Hiding Devices from Device Manager

By default, Device Manager shows the state of every device on a computer. In some situations, you might want to prevent certain devices from appearing in Device Manager. For example, a motherboard might have a CardBus controller with a slot that is not user-accessible. Because the user cannot use the slot, you do not want Device Manager to display any information about the device.

To hide a device in Device Manager, you can mark the device as a hidden device. Typically, Device Manager does not display hidden devices. (Note, however, that users can override this setting and display all devices within Device Manager, even hidden ones. For more information about how to override this setting, see Viewing Hidden Devices.)

There are two ways to mark your device as hidden: within the device's driver or by using the ACPI BIOS.

Hiding Devices from Within a Driver

Drivers have two ways to mark a driver as hidden:

  • A function driver or function filter driver can ask the operating system to hide a successfully started device by responding to the IRP_MN_QUERY_PNP_DEVICE_STATE IRP. When the IRP arrives, the driver must set the PNP_DEVICE_DONT_DISPLAY_UI bit in IoStatus.Information to TRUE in the driver's dispatch routine.

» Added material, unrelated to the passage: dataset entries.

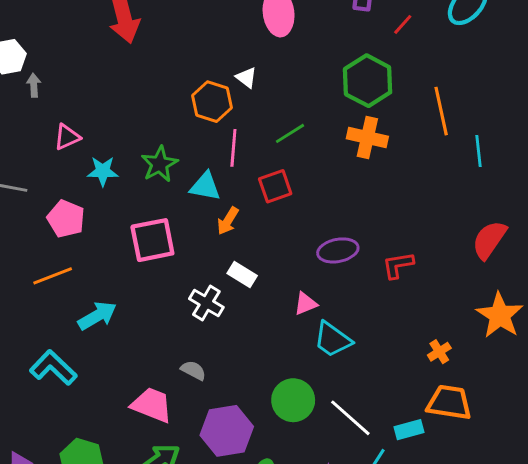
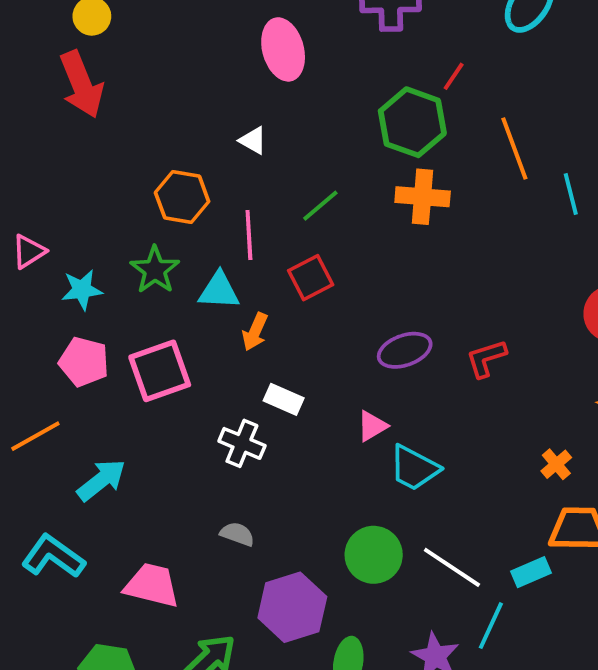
red line: (403, 24) -> (454, 76), moved
orange hexagon: (212, 102) -> (182, 197), moved
pink pentagon: (66, 219) -> (84, 362), moved
pink trapezoid: (152, 405) -> (152, 585), moved

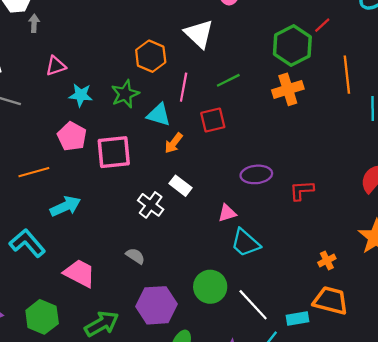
white triangle: (253, 140) -> (199, 34), size x1.8
orange cross: (423, 197) -> (288, 89), turned -36

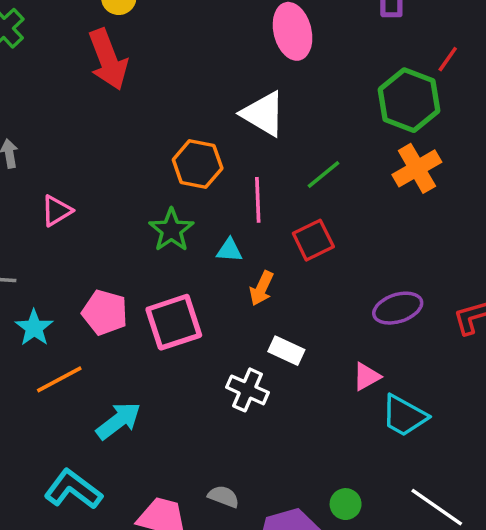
cyan star: (81, 95) -> (34, 328), moved, turned -30
cyan triangle: (159, 115) -> (229, 250), size x0.7
gray semicircle: (135, 256) -> (224, 497), moved
green circle: (210, 287) -> (346, 504), moved, size x0.6

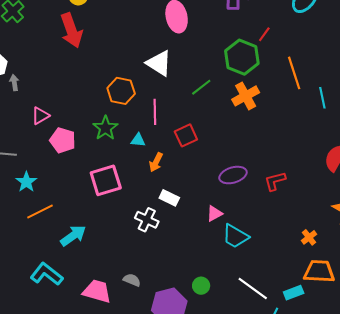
green line: (324, 175) -> (201, 87), moved
pink pentagon: (105, 312) -> (63, 140), moved

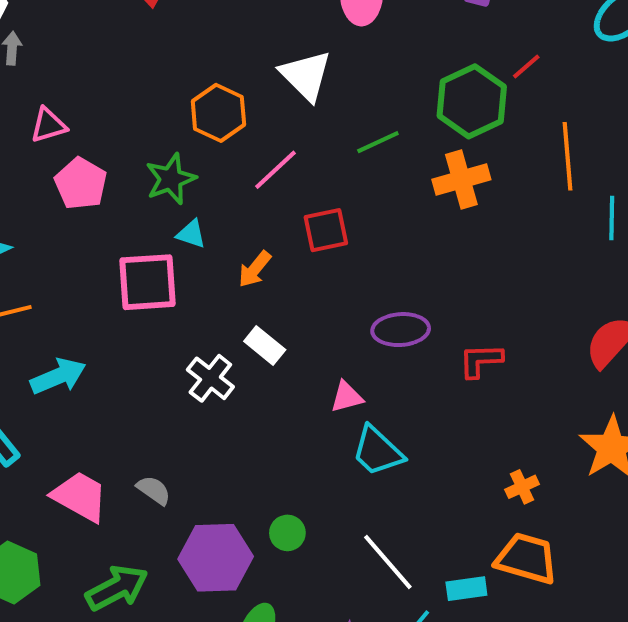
pink line: (155, 112) -> (275, 170), turned 35
cyan triangle: (138, 140) -> (191, 234), moved

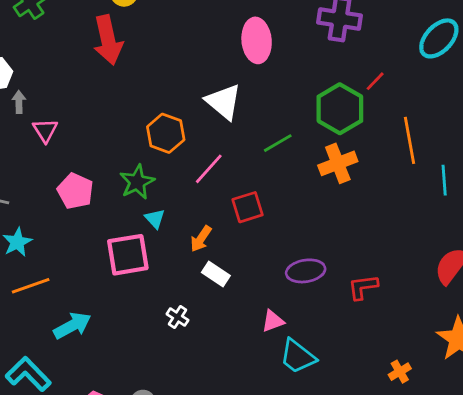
pink triangle: (48, 125) -> (45, 130), moved, turned -40
cyan triangle: (191, 234) -> (155, 219), turned 35
white rectangle: (265, 346) -> (216, 274), moved
white cross: (210, 378) -> (177, 317), size x0.7

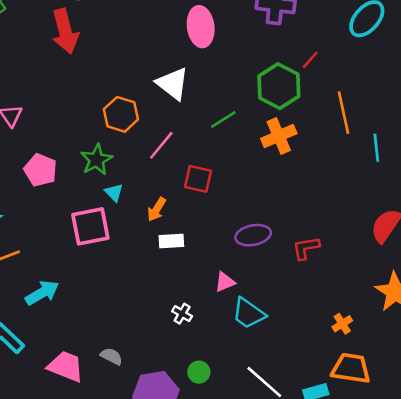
red square: (248, 207) -> (198, 179), turned 32
white rectangle: (216, 274) -> (171, 241), turned -35
white cross: (177, 317) -> (182, 314), moved

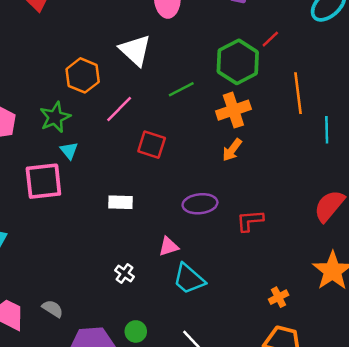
orange arrow: (157, 209) -> (232, 150), moved

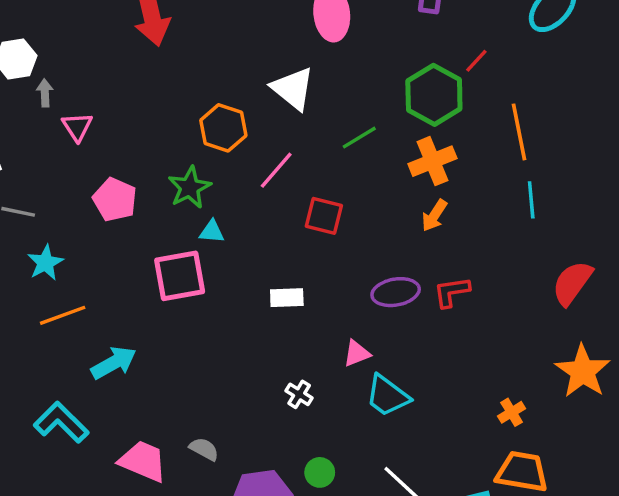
cyan line: (327, 130) -> (531, 200), moved
cyan triangle: (69, 150) -> (212, 232), turned -42
red L-shape: (250, 221) -> (452, 292), moved

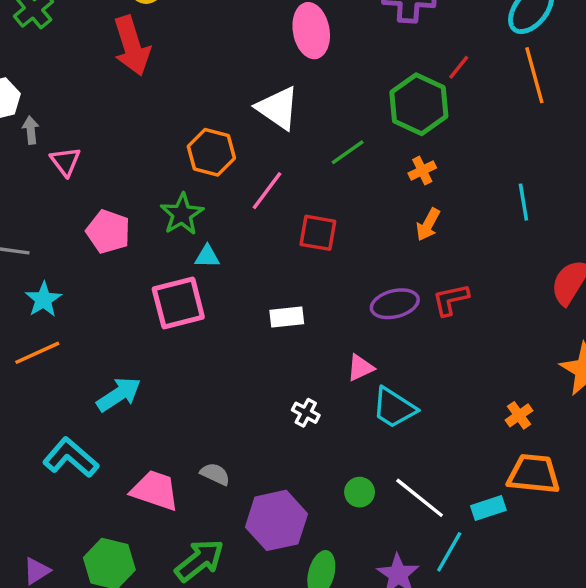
orange line: (519, 132) -> (534, 75), moved
orange cross: (432, 161) -> (422, 170), size x0.6
orange line: (63, 315) -> (37, 353), moved
green circle: (320, 472) -> (360, 492), moved

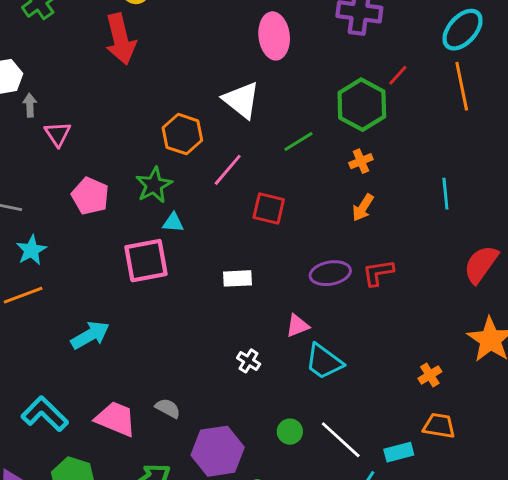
cyan L-shape: (71, 458) -> (45, 414), moved
orange trapezoid: (534, 474) -> (439, 426), size x0.7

  • On Windows XP and later versions of the Windows operating systems, a bus driver or bus filter driver can hide any device, started or otherwise, by responding to the IRP_MN_QUERY_CAPABILITIES IRP. When the IRP arrives, the driver must set the Parameters.DeviceCapabilities.NoDisplayInUI member to TRUE in the driver's dispatch routine. In some cases, a bus filter driver might have to set this bit in a completion routine. This extra step is required when the underlying bus driver's dispatch routine incorrectly clears all capability fields that other drivers set.

Hiding Devices By Using the ACPI BIOS

You can mark a device as hidden in the ACPI BIOS. The BIOS can expose a _STA method for the device. The _STA method returns a bitmask. Bit 2 (mask 0x4) specifies whether Device Manager should make the device visible by default. This bit should be 1 if the device should be made visible and 0 otherwise.

For example, the following code example shows how a USB controller on the root bus would be hidden.

Device(PCI0) // Root PCI bus
_HID *PNP0A03 
...
    Device(UCTL)  // USB controller
    _ADR 0xddddffff // dddd = device, ffff = function
    _STA 0xB // Device present, but not shown

In Microsoft Windows 2000, you can hide only started, working devices. In Windows XP and later versions of Windows, you can also hide broken devices. Bit 3 (mask 0x8) that is returned by the _STA method indicates whether a device is working properly. This bit is 1 if the device is working properly and is 0 otherwise. For example, the following code example shows how a BIOS would indicate a USB controller is broken and should be hidden:

Device(PCI0) // Root PCI bus 
_HID *PNP0A03 
...
    Device(UCTL) // USB controller
    _ADR 0xddddffff //  dddd = device, ffff = function
    _STA 0x3 // Present, but broken and not shown 

Note   The "decoding" bit (0x2) does not have any relevance for devices that are described through _ADR methods. The previous code examples also work without the decoding bit set. BIOS writers must track the decoding state only for devices that are described through _HID methods.